Required work:
Write out only the lines from the top of the listing below through the one with "THE JOURNEY OF FRAMEBOXX", exactly as they stand, while keeping pictures out of the copy.

Supplied information:
● ● ● ● ●
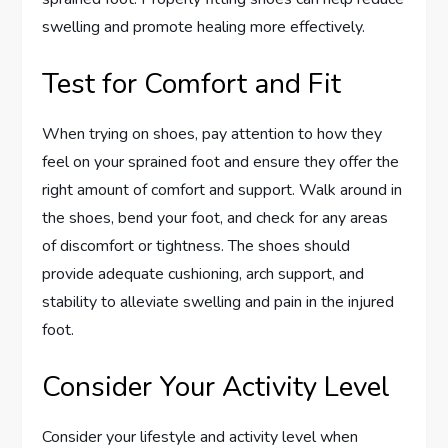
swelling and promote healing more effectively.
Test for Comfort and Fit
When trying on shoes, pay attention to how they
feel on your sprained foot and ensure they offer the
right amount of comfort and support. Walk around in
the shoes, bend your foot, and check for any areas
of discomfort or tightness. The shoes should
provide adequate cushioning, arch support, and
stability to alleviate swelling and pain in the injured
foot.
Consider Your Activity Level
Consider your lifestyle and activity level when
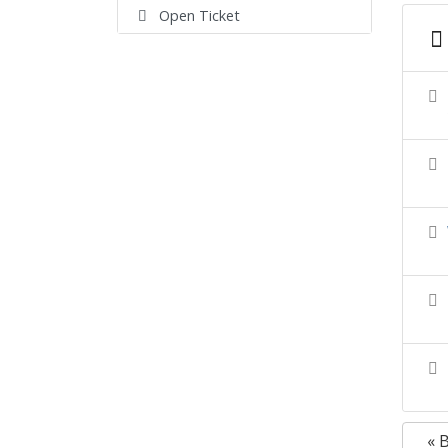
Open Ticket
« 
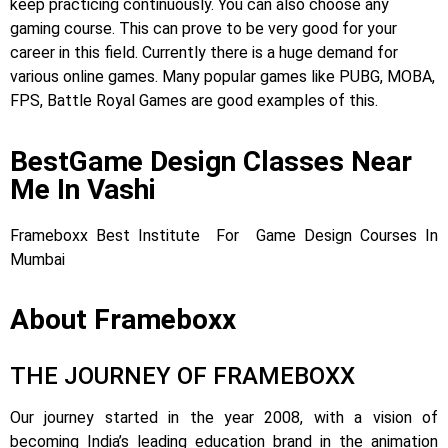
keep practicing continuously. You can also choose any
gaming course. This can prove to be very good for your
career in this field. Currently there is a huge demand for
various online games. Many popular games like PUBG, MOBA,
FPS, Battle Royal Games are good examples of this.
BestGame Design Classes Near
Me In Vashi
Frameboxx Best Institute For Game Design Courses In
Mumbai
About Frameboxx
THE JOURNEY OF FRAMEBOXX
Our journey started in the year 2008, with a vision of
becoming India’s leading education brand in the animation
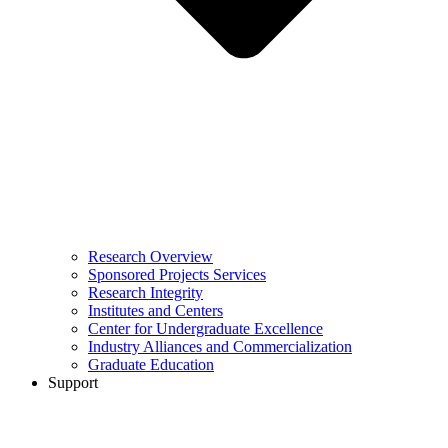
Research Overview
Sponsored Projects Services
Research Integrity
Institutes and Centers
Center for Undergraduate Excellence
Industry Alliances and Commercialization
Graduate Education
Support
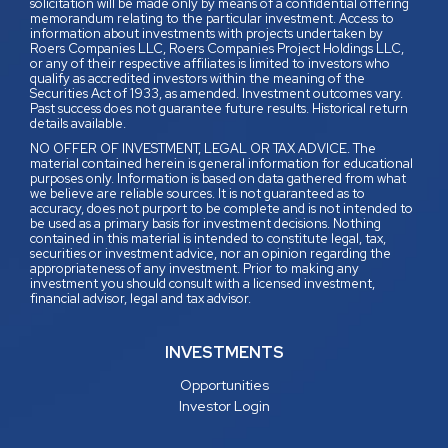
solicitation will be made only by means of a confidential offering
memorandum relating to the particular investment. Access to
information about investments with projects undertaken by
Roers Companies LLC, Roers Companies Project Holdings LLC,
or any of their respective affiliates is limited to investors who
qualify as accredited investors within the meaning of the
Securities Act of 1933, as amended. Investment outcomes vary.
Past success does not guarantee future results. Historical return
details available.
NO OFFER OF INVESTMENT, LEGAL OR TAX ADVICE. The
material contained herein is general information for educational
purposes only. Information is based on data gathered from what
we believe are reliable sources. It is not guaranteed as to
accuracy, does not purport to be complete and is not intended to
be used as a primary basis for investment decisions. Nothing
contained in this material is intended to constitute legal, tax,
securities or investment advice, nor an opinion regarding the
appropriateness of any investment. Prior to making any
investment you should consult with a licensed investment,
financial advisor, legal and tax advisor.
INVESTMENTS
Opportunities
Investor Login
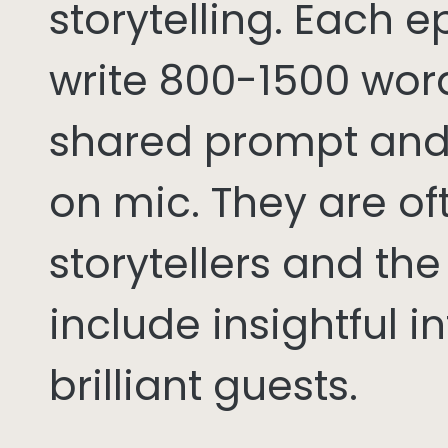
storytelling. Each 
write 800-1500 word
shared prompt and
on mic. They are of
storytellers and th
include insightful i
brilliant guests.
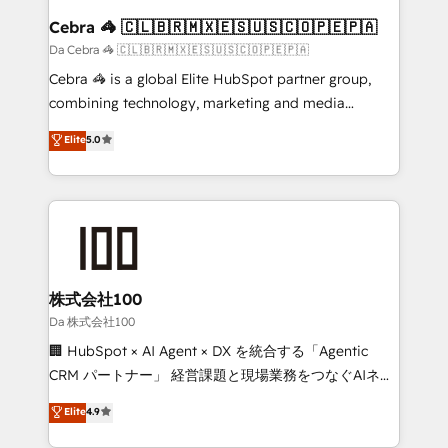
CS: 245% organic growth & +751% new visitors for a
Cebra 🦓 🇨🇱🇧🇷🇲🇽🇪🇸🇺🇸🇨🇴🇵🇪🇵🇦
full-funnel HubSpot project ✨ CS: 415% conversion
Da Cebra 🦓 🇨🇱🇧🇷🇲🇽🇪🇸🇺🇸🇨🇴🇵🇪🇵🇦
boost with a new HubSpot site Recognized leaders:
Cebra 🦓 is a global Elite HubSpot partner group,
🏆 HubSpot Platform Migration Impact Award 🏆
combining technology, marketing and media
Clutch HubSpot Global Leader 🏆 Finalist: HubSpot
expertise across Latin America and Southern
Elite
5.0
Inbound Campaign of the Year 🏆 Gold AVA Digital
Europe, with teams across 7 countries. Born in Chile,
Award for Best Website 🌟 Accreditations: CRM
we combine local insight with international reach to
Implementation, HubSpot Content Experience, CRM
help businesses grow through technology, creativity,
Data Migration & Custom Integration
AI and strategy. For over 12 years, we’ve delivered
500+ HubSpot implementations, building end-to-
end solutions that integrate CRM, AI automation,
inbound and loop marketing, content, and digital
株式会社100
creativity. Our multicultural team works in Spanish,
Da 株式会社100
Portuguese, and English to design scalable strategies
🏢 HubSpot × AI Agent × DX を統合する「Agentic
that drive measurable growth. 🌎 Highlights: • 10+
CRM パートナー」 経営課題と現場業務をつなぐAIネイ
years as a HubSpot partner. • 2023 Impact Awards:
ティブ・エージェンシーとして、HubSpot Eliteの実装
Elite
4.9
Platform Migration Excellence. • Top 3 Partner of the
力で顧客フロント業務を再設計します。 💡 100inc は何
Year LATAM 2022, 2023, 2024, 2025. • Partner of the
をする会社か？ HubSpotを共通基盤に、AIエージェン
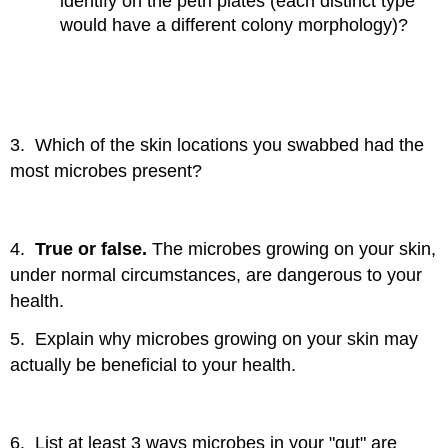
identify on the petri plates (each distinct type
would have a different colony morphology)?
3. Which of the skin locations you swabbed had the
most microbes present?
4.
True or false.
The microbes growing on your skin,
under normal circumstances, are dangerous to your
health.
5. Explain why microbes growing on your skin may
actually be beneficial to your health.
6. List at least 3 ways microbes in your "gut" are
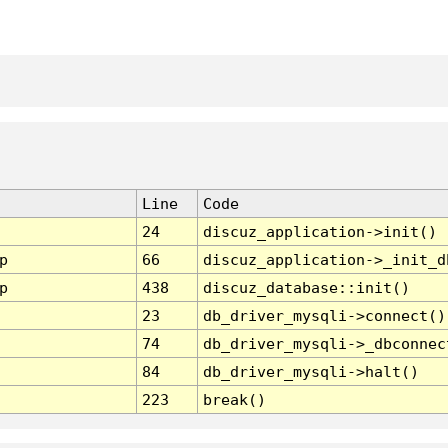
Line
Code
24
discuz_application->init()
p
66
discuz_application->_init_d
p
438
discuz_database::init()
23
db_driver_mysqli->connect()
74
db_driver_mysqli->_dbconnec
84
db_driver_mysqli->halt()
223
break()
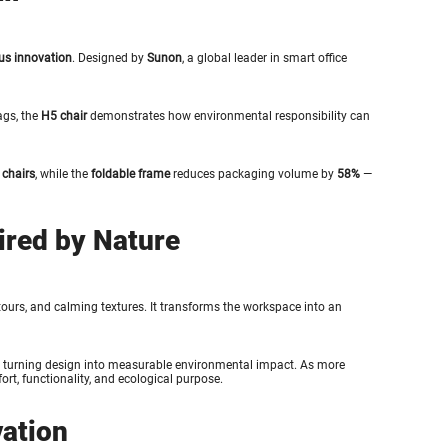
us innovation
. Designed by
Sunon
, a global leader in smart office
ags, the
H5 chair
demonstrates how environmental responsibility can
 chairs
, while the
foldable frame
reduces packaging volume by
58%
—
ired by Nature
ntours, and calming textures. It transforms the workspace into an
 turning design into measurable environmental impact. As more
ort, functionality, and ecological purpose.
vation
● ● ● ● ●
Expected output:
swelling and promote healing more effectively.
Test for Comfort and Fit
When trying on shoes, pay attention to how they
feel on your sprained foot and ensure they offer the
right amount of comfort and support. Walk around in
the shoes, bend your foot, and check for any areas
of discomfort or tightness. The shoes should
provide adequate cushioning, arch support, and
stability to alleviate swelling and pain in the injured
foot.
Consider Your Activity Level
Consider your lifestyle and activity level when
Open Ticket
« 
keep practicing continuously. You can also choose any
gaming course. This can prove to be very good for your
career in this field. Currently there is a huge demand for
various online games. Many popular games like PUBG, MOBA,
FPS, Battle Royal Games are good examples of this.
BestGame Design Classes Near
Me In Vashi
Frameboxx Best Institute For Game Design Courses In
Mumbai
About Frameboxx
THE JOURNEY OF FRAMEBOXX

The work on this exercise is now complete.